In fact, many companies have been poised for some time to make a move to hosted IP options, noted Greg Royal, founder and CTO of vendor Cistera Networks. "I think in some ways the market has been holding its breath in terms of deploying hosted business VoIP, and waiting for a more compelling proposition than just feature parity and low calling minutes. Now that there is real integration between IP communications and the contact center, quality assurance, compliance systems and event notification, the big 'ah-ha' moment has come to this market," he said.

Enterprise Wireless Local Area Network (WLAN) adoption is also on the rise, many in the industry agreed. Major manufacturer Motorola expects this market to soon hit $2 billion.

"Enterprise WLAN is moving beyond small deployments in conference rooms to enterprisewide deployments running business-critical applications," said Manish Rai, Motorola director of product marketing, who added that RFID tagging, the use of Wi-Fi for asset tracking, and voice and video over WLAN are just a few applications driving this market.

WLAN vendor Extricom has seen a 25 percent jump in customer interest in wireless adoption, a demand that has spurred resellers to scramble for wireless expertise.

"For too long, solution providers have found WLAN a difficult and discouraging technology to propose and deploy.
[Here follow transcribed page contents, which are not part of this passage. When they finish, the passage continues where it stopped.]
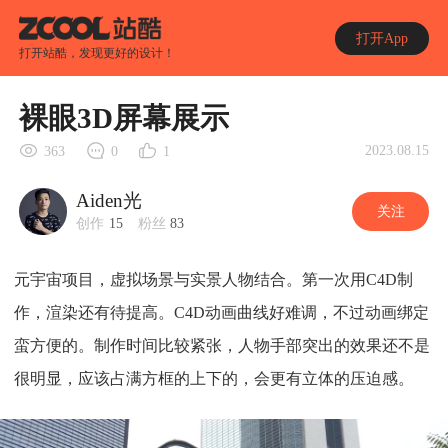
打开App
打开站酷，发现更好的设计！
裸眼3D屏幕展示
2023.08.15
363
0
1
Aiden光
关注
创作
15
粉丝
83
元宇宙项目，虚拟场景与实景人物结合。第一次用C4D制
作，渲染还有待提高。C4D动画曲线好难调，不过动画绑定
蛮方便的。制作时间比较紧张，人物手部突出的效果还不是
很明显，应该占满方框的上下的，会更有立体的压迫感。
The demand is there, but the confidence and profitability of wireless projects has been hindered by this complexity," noted David Confalonieri, vice president of marketing at Extricom.
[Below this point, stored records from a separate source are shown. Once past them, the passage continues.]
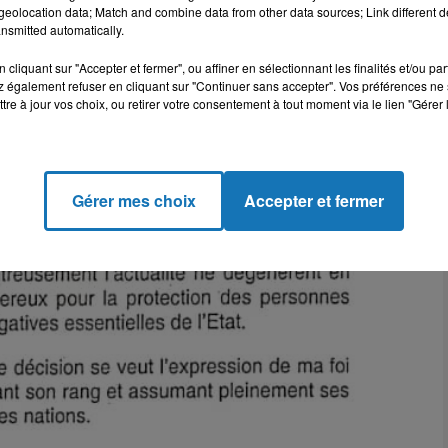
eolocation data; Match and combine data from other data sources; Link different de
nsmitted automatically.
cliquant sur "Accepter et fermer", ou affiner en sélectionnant les finalités et/ou pa
 également refuser en cliquant sur "Continuer sans accepter". Vos préférences ne 
tre à jour vos choix, ou retirer votre consentement à tout moment via le lien "Gérer 
Gérer mes choix
Accepter et fermer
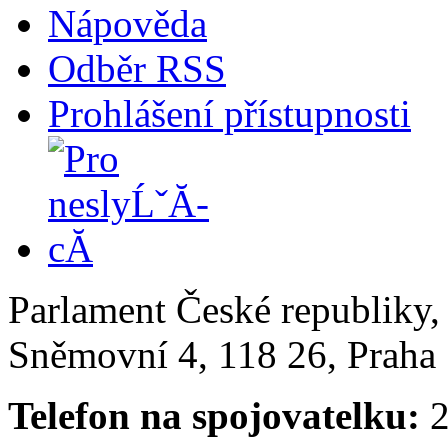
Nápověda
Odběr RSS
Prohlášení přístupnosti
Parlament České republiky
Sněmovní 4, 118 26, Praha 
Telefon na spojovatelku:
2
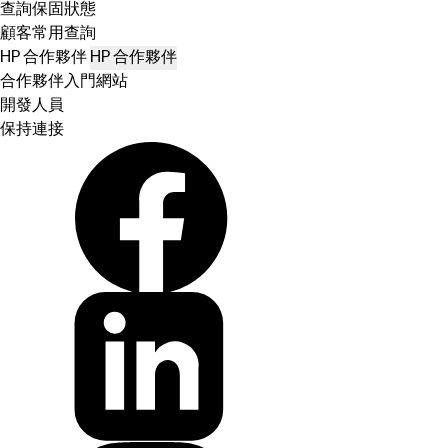
查詢保固狀態
顧客常用查詢
HP 合作夥伴
HP 合作夥伴
合作夥伴入門網站
開發人員
保持連接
Indeed, resellers are wise to get up to speed on wireless and other emerging technologies, because sales of traditional networking products and services may continue at a slower pace--not so for newer networking applications, said Joe Rymsza, president of mobile applications provider Vettro. "Lead quality through our channels is accelerating on a quarter-over-quarter basis. More important has been the lead quality, meaning decision time lines, budgets and commitment has improved," he said.

With those leads coming down the pike, most agreed that channel partners need to anticipate the busier areas of network sales and shore up staffs accordingly.